Convidada pelo procurador-geral de Justiça do MPMG, Paulo de Tarso Morais Filho, a ministra destacou em sua palestra que o sistema de Justiça brasileiro deve assumir sua responsabilidade na contenção de práticas discriminatórias e abusos cometidos sob o argumento da neutralidade institucional. “O Direito é, em si, antidiscriminatório, pois detém em sua base o princípio da dignidade humana”, afirmou.
Durante a exposição, Maria Elizabeth alertou para os riscos do uso de estereótipos de gênero, raça e etnia em peças processuais, audiências e julgamentos, o que, segundo ela, compromete a imparcialidade e propaga violações disfarçadas de legalidade. “A utilização de estereótipos traça uma problemática urgente a ser enfrentada por todo o sistema: a ocorrência da discriminação a contaminar as Políticas de Estado”, pontuou.
A ministra também destacou a importância da Resolução nº 492/2023 do Conselho Nacional de Justiça (CNJ), que institui o Protocolo para Julgamento com Perspectiva de Gênero, Raça e Etnia.

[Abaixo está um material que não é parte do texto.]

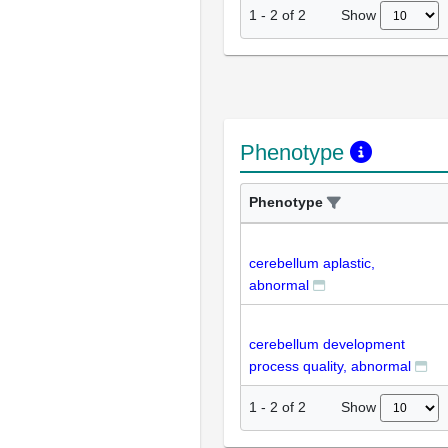
Show
1
-
2
of
2
Phenotype
Phenotype
cerebellum aplastic,
abnormal
cerebellum development
process quality, abnormal
Show
1
-
2
of
2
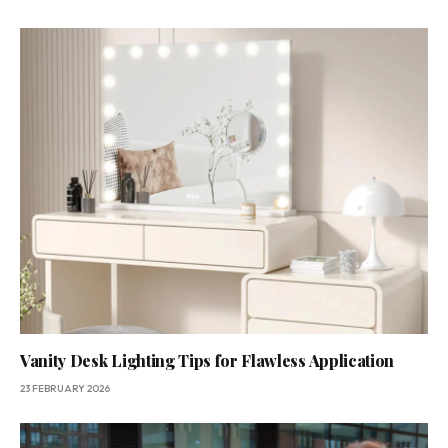
Vanity Desk Lighting Tips for Flawless Application
23 FEBRUARY 2026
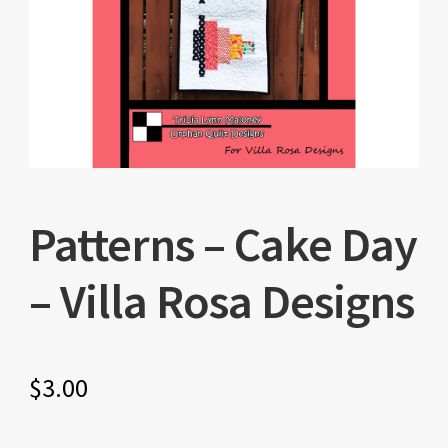
Patterns – Cake Day
– Villa Rosa Designs
$
3.00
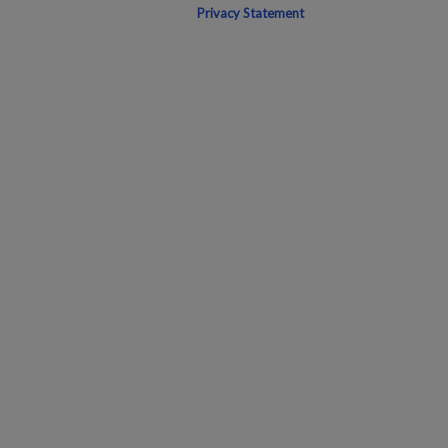
Privacy Statement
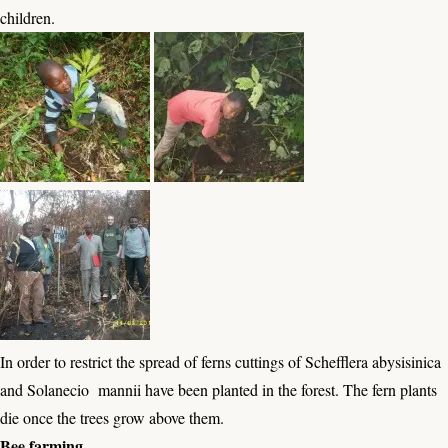
children.
In order to restrict the spread of ferns cuttings of Schefflera abysisinica
and Solanecio mannii have been planted in the forest. The fern plants
die once the trees grow above them.
Bee farming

Como integrante da Justiça Militar, ela participou da construção da norma, que orienta o Judiciário a considerar as interseccionalidades nas decisões judiciais. “Não se olvida que o processo pode majorar e propagar violências, ainda que banalizadas, sob o argumento de uma ampla defesa e contraditório irrestrito, com cegueiras institucionais”, criticou.
Maria Elizabeth citou episódios recentes que levaram à criação de legislações específicas, como a Lei 14.245/2021 — conhecida como Lei Mariana Ferrer —, e reforçou que, embora a Lei Maria da Penha (Lei 11.340/2006) tenha representado um marco no combate à violência contra a mulher, o Brasil ainda está distante de alcançar a equidade no tratamento processual de vítimas.
“A coação no curso do processo, a litigância abusiva, o uso de termos injuriosos e degradantes devem gerar responsabilidades. Abusos não estão acobertados pela esfera do exercício regular de um direito”, destacou a ministra.
A presidente do STM concluiu sua participação anunciando ações institucionais para a promoção da equidade na Justiça Militar. Entre elas, o Observatório Pró-Equidade, que atua no aprimoramento da gestão inclusiva do tribunal. A iniciativa abrange a valorização da diversidade em editais, ações formativas em direitos humanos, reflexões sobre práticas processuais e promoção de diálogo interinstitucional.
“Reconhecemos a equidade como um valor constitucionalmente exigido. Cabe a nós, operadores do Direito, garantir que o acesso à Justiça seja efetivo, digno e livre de discriminação para todos e todas”, finalizou.